2018 – Projet n°100 – Utilisation des « Deep Bottleneck Features » (DBF) pour la détection précoce de la maladie de Parkinson

Ce projet est réalisé par BASTIANUTTI Carla et JAMALI Mehdi.

La maladie de parkinson est une maladie neurologique chronique dégénérative affectant le système nerveux
humain, et provoquant des pertes de contrôle de la motricité. Ses symptômes principaux sont :
• Des tremblements musculaires (mains, pieds, menton)

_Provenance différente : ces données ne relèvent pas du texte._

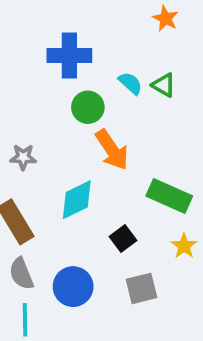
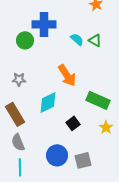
green circle: (88, 107) -> (25, 40), moved
blue circle: (73, 287) -> (57, 155), moved
gray square: (141, 288) -> (83, 160), moved

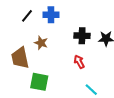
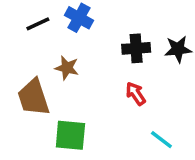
blue cross: (51, 15) -> (79, 18), turned 35
black line: (27, 16) -> (38, 24), turned 32

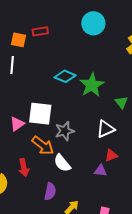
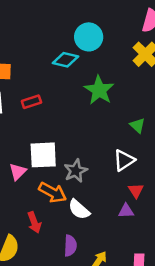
red rectangle: (40, 31) -> (31, 102), moved
cyan diamond: (65, 76) -> (66, 60), moved
green star: (92, 85) -> (99, 90), moved
red triangle: (111, 155) -> (136, 191), turned -32

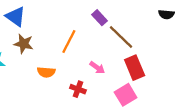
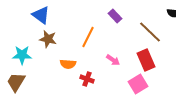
brown line: (121, 37) -> (150, 32), moved
red cross: (78, 89) -> (87, 79), moved

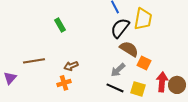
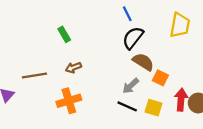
yellow trapezoid: (143, 19) -> (180, 25), moved
brown arrow: (71, 66) -> (73, 68), moved
orange cross: (64, 83) -> (69, 101), size x1.5

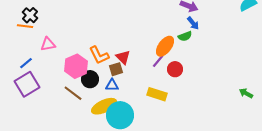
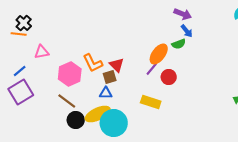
black circle: (90, 79) -> (76, 120), moved

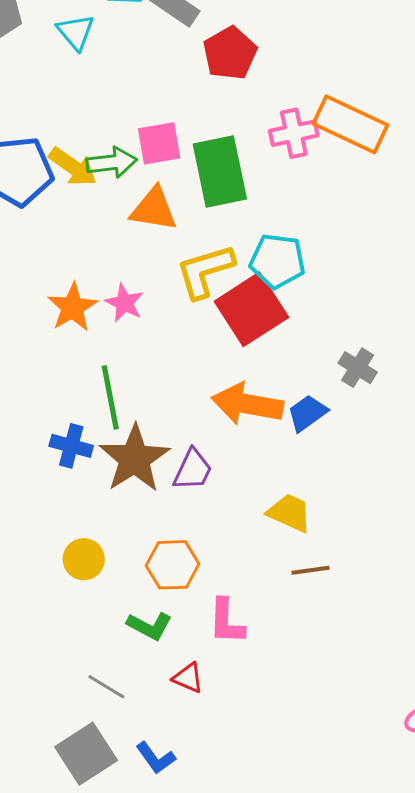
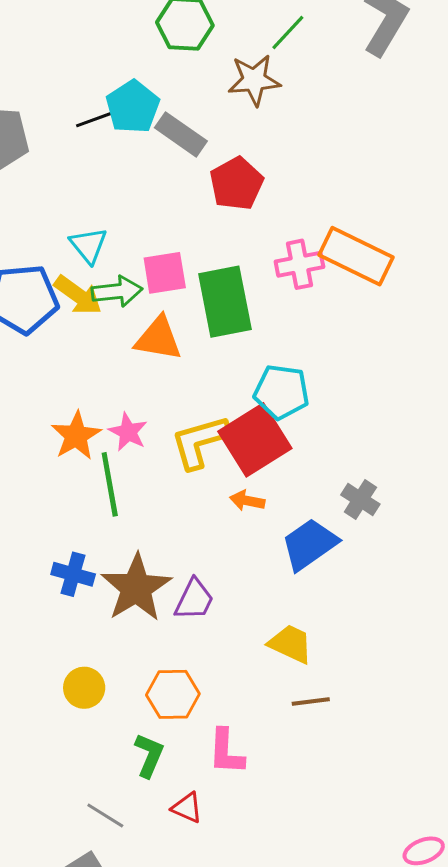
cyan triangle: (76, 32) -> (89, 245), moved
yellow L-shape: (205, 271) -> (200, 442), moved
green line: (110, 397) -> (110, 484), moved
orange arrow: (247, 404) -> (247, 501), moved, size x0.5
blue trapezoid: (307, 413) -> (309, 544), size x1.4
green L-shape: (150, 626) -> (149, 755), turned -96

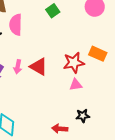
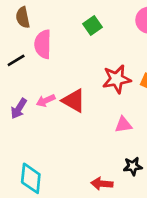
red star: (74, 63) -> (117, 79), moved
pink arrow: (18, 67) -> (46, 101), turned 56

• L’akinésie ou bradykinésie (impossibilité d’effectuer des mouvements d’origine neurologiques et non
musculaires)
• La rigidité musculaire, la perte de souplesse des membres
• L’amaigrissement, des troubles de la parole, de l’écriture, l’incontinence ...
Elle est causée par une perte de neurones dans une zone précise du cerveau appelée la substance noire. Les
neurones de cette zone sécrètent un neurotransmetteur (un message chimique) appelé la dopamine, dont
l’absence est donc responsable des signes de la maladie.

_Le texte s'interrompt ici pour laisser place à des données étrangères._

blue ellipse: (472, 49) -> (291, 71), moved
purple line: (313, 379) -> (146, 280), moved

La maladie peut être détectée grâce à des analyses sanguines, une échographie du crâne permettant de détecter
une anomalie de la substance noire du cerveau, ou par scintigraphie pour repérer les transporteurs
membranaires de la dopamine.
La voix est le résultat d’une coordination du larynx, du diaphragme, des cordes vocales, de la langue et des lèvres.
Cette coordination est altérée lorsqu’une personne est atteinte de la maladie de Parkinson.
Récemment, un scientifique du MIT, associé à deux chercheurs de l’université d’Oxford, ont eu l’idée d’un logiciel
qui utilise les plus infimes altérations de la voix dus à la maladie de Parkinson, pour parvenir à la détecter. Cette
idée a été reprise par beaucoup de chercheurs et est en plein développement.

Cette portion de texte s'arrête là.